4.  FCMAT (Fiscal Crisis & Management Assistance Team).  This organization’s name implies that it deals only with districts in crisis.  Look past that to the “Management Assistance” part. Yes, it provides assistance to struggling districts, but also provides workshops and excellent publications of interest to all.  One of the most downloaded is the Associated Student Body Manual.

FCMAT was established by the state (and is funded by the state) to help local educational agencies fulfill their financial and management responsibilities by providing fiscal advice, management assistance, training and other school business services. [FCMAT web site, paraphrased]

5.  The Department of Education website.  The website provides a wealth of fiscal and program information for schools.  It is the place to go for the California Schools Accounting Manual and the state financial reporting software.  It provides details about every state grant and its spending rules.  And much, much more.  The most used tabs for school business professionals are “Finance & Grants” and “Data & Statistics.”  Every school business staff member needs to be thoroughly familiar with it and will likely go there often.

6.  Edsource. Edsource is K-12 education reporting on steroids.  Revamped recently, it has added first rate journalists to its staff.  It publishes latest news and commentary, and has articles explaining the basics of California education funding.  Its mission is to inform the general public.  School district officials will find heaps of useful information there as well.

EdSource believes that access to a quality education is an important right of all children. We further believe that an informed, involved public is necessary to strengthen California’s schools for the benefit of the state’s children as well as civic life in California and its economy. [Edsource web site]

7.  CASBO (California Association of School Business Officials).  CASBO is a membership organization for all non-teaching positions in school districts.  It is organized into regional sections which conduct workshops and job-alike meetings.  The state-wide organization sponsors the annual conference which brings together the regional sections, many of whom will present training sessions.  These are augmented by sessions put on by “partners”, such as law firms, accounting firms, and others who do business with districts.  There is a huge “Expo” at each annual conference where hundreds of vendors show off their wares and services.  While the annual conference has lots of fun events, the workshops are mostly excellent.  It provides a great opportunity to network.

CASBO issues news bulletins that contains information you might also obtain from School Services or Edsource.

8.  Edjoin.  Looking for a job in education?  This premier web site has expanded nationwide, so it is not just for California.

9.  The Education Code.  Whenever you need clarification, go back to the source.  When in doubt, look up the Education Code and any other applicable codes (e.g. Government Code).  My strategy has always been to read the code and answer my own question.  Then I’ll use a free resource (such as School Services) and get their opinion.  If there are any lingering doubts I will ask our attorney. This dramatically cuts down on legal bills.

10.  California Code of Regulations.  See above.  Title 5 of the CCR deals with Education.

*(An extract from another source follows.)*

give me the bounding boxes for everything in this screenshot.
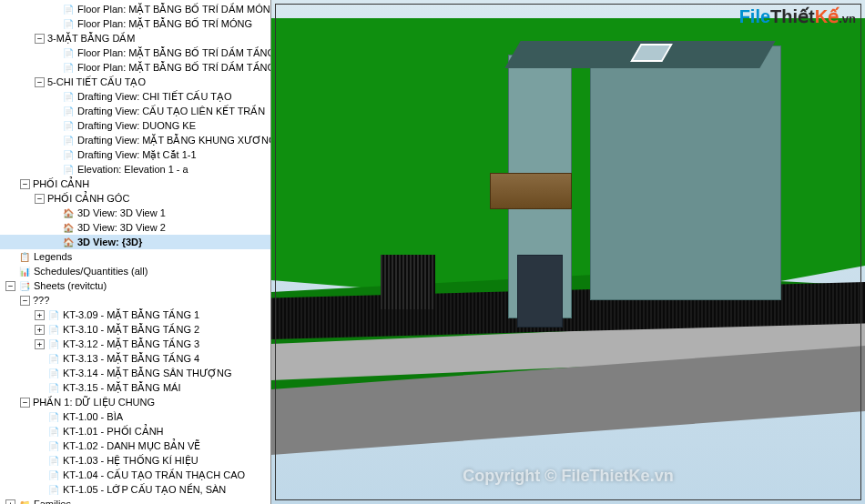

11.  The Sacramento Bee.  Like many US state capitals, Sacramento is a small town.  So you might not expect its local newspaper to account for much.  However, the Bee takes its role at the state capital’s newspaper seriously.  You’ll find excellent reporting and commentaries there.  You can sign up to receive their “Capitol Alert” emails.

12.  Google Alerts  I have several Google alerts set up.  “Local Control Funding Formula” is one.  “School business finance” is another.  I also have one for my own school district.  Find out what others are saying about you.

13.  Your county office of education’s district business advisory section

14.  Your school district’s external audit firm

15.  Your internal auditor (if any)

16.  Your mentor.  Find one.

17.  Your job-alikes at other districts.  Develop a network.